Munchy Munchy Hippos will sell you random amounts of food as well. You can order from the "I'm Broke" menu and get an order of two pickles, or a scoop of buttered corn, or an Otter Pop. Once they delivered a soda. There is no minimum order. On a recent night they delivered a bowl of pho to a Cal fraternity guy, then half an hour later, a grilled ham and cheese, horchata, a Twix Ice Cream bar, and a carton of cigarettes to some dude in south Berkeley.
"It starts getting busy at 2 a.m.," said Hsiao, "and then it doesn't stop." One night the kitchen had four guys working the deep fryer and three drivers who rolled in and out, dodging the basketball hoop and free weights that were scattered in the office space, for more deliveries.
Tsui and Hsiao got their start offering pho and now deliver everything from pharmaceuticals to reams of printing paper to condoms.
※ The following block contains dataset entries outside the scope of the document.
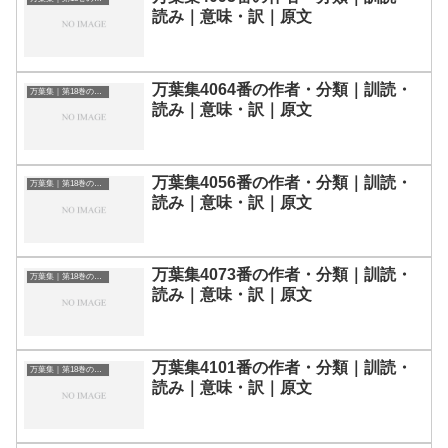
読み｜意味・訳｜原文
万葉集4064番の作者・分類｜訓読・
万葉集｜第18巻の和歌一覧
読み｜意味・訳｜原文
万葉集4056番の作者・分類｜訓読・
万葉集｜第18巻の和歌一覧
読み｜意味・訳｜原文
万葉集4073番の作者・分類｜訓読・
万葉集｜第18巻の和歌一覧
読み｜意味・訳｜原文
万葉集4101番の作者・分類｜訓読・
万葉集｜第18巻の和歌一覧
読み｜意味・訳｜原文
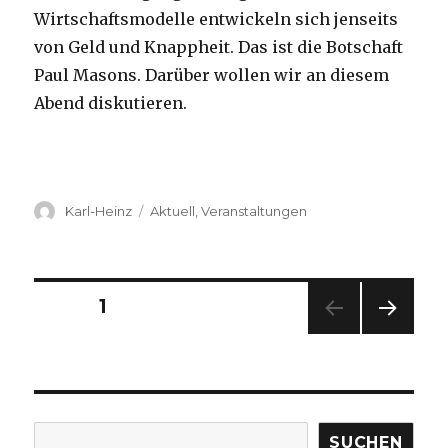
Wirtschaftsmodelle entwickeln sich jenseits
von Geld und Knappheit. Das ist die Botschaft
Paul Masons. Darüber wollen wir an diesem
Abend diskutieren.
Autor
Kategorien
Karl-Heinz
Aktuell
,
Veranstaltungen
Beitragsnavigation
SEITE
1
NÄC
HSTE
SEIT
E
Suchen
SUCHEN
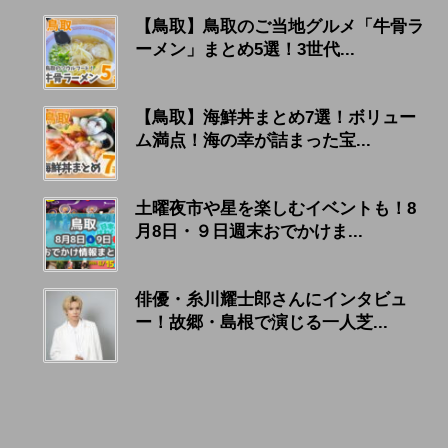
【鳥取】鳥取のご当地グルメ「牛骨ラ
ーメン」まとめ5選！3世代...
【鳥取】海鮮丼まとめ7選！ボリュー
ム満点！海の幸が詰まった宝...
土曜夜市や星を楽しむイベントも！8
月8日・９日週末おでかけま...
俳優・糸川耀士郎さんにインタビュ
ー！故郷・島根で演じる一人芝...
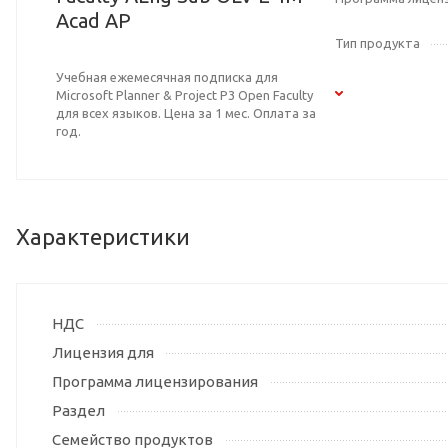
Acad AP
Тип продукта
Учебная ежемесячная подписка для
Microsoft Planner & Project P3 Open Faculty
для всех языков. Цена за 1 мес. Оплата за
год.
Характеристики
НДС
Лицензия для
Программа лицензирования
Раздел
Семейство продуктов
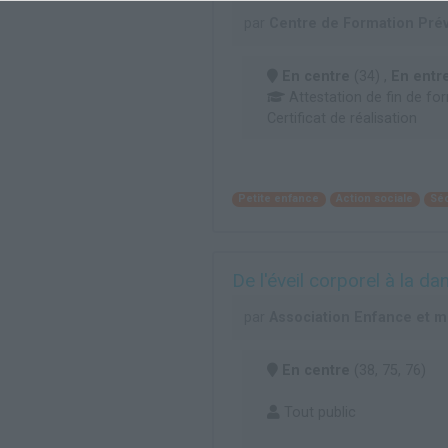
par
Centre de Formation Pré
En centre
(34) ,
En entr
Attestation de fin de fo
Certificat de réalisation
Petite enfance
Action sociale
Séc
De l'éveil corporel à la da
par
Association Enfance et 
En centre
(38, 75, 76)
Tout public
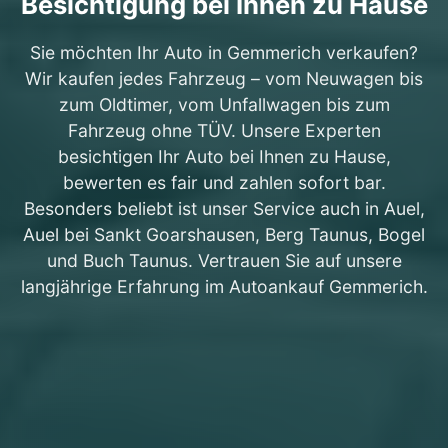
Besichtigung bei Ihnen zu Hause
Sie möchten Ihr Auto in Gemmerich verkaufen?
Wir kaufen jedes Fahrzeug – vom Neuwagen bis
zum Oldtimer, vom Unfallwagen bis zum
Fahrzeug ohne TÜV. Unsere Experten
besichtigen Ihr Auto bei Ihnen zu Hause,
bewerten es fair und zahlen sofort bar.
Besonders beliebt ist unser Service auch in Auel,
Auel bei Sankt Goarshausen, Berg Taunus, Bogel
und Buch Taunus. Vertrauen Sie auf unsere
langjährige Erfahrung im Autoankauf Gemmerich.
Truly something for everyone — at least, for those who are up at 3:30 a.m. (They deliver from 6 p.m. to 4 a.m., seven days a week.)
The challenge was figuring out what the market demands in the wee hours. "We tried salads," said Hsiao, "and I think we sold one the whole week." Instead, Hsiao and Tsui decided to make food fun — even if that means dishes with rambunctious nutritious value.
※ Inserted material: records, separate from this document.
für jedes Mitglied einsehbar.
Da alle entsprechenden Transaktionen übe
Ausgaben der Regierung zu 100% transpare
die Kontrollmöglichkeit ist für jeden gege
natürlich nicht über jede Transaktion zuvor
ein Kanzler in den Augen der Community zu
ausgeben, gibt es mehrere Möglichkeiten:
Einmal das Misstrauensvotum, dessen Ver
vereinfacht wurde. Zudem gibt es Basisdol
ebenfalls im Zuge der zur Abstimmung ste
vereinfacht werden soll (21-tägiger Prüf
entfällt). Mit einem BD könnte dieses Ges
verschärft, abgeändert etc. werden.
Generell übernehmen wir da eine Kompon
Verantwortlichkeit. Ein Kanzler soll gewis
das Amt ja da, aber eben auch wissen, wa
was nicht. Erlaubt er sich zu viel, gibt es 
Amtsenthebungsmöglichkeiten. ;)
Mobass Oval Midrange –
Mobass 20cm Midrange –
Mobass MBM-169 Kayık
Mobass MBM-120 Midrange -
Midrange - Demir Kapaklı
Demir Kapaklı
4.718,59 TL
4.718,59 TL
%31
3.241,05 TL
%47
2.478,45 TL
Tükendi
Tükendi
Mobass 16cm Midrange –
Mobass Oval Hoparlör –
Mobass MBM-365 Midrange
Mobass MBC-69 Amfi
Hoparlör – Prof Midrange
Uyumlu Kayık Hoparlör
Another challenge: taking orders from people who are awake late at night. "We tried with phone orders for a while," Tsui explained, "but it got kind of confusing." Indeed, Tsui and Hsiao are cognizant of the fact that not all of their customers are fully in their faculties at 2 a.m. "We'd get people trying to explain what they wanted and couldn't understand what they were saying, or they were asking for things that weren't on any menu. Or they just kind of drifted off." So they take orders exclusively online. That way, orders go straight to the kitchen and are pre-paid, meaning the only thing the homebody needs to do after making their needs known is to open the door. Which turns out to be more difficult than you'd think. One of the delivery guys, Luke, explained that between ordering and delivery time, some customers fall asleep, or forget.
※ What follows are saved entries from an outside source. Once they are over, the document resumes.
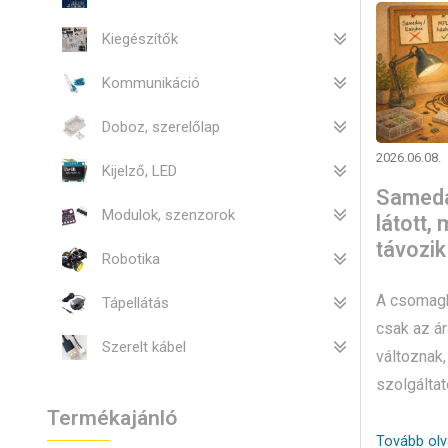
Kiegészítők
Kommunikáció
Doboz, szerelőlap
2026.06.08.
Kijelző, LED
Sameday
Modulok, szenzorok
látott,
távozik
Robotika
A csomagk
Tápellátás
csak az ár
Szerelt kábel
változnak
szolgáltat
Termékajánló
Tovább ol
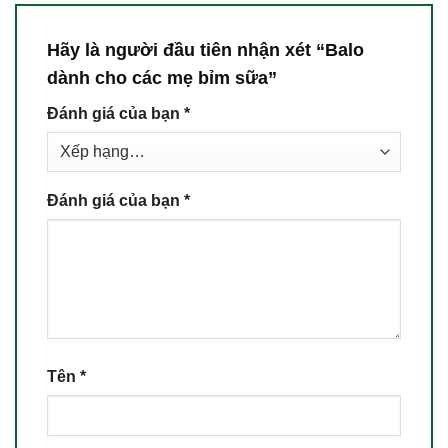
Hãy là người đầu tiên nhận xét “Balo
dành cho các mẹ bỉm sữa”
Đánh giá của bạn
*
Đánh giá của bạn
*
Tên
*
As for Munchy Munchy Hippos, its employees are surprisingly together late at night. One Friday, home and awake past midnight, we decided to put the service to a test. We ordered the brisket with French fries — a staple of the Munchy trade. We also chose a plate of bacon, crispy chicken, and guacamole dunkers; and a dessert of the fried cheesecake bites. We paid online with a credit card, then played the waiting game, which on this particular night didn't even last long enough to allow us to scroll through the rest of the menu shouting out regrets: "Chili cheese tater tots!" "A ribwich!" "Tomato potato taquitos!"
In less than half an hour, our repast arrived. The fries, slathered in brisket, chili sauce, and cheese, remained remarkably crisp and tasty, even after having been ignored for other items we ordered. So did the fries at the bottom of the pile. The brisket also rocked. Were we just stoned? (We checked with a neutral source — answer, no. But we were told to wipe the meat sauce off our chin.) The menu puts a lot of emphasis on the brisket and fries, and the consensus, as judged by online critics, is plenty positive. There are prose poems to the fries, excessive exclamation points extolling the brisket. It is a love fest, except for occasional complaints about the prices, which can be attributed to the fact that tuition costs enough now to make the purchase of even an Oreo milkshake a perilous investment.
As for Tsui and Hsiao, they're thinking of expanding. "Maybe Mexican. Definitely pizza," said Tsui. And then? We ask, with the greed of the late-nighter, too hungry to go to bed, but too lazy to check our own larder. "I don't know yet," said Tsui with a smile. "We haven't ruled anything out."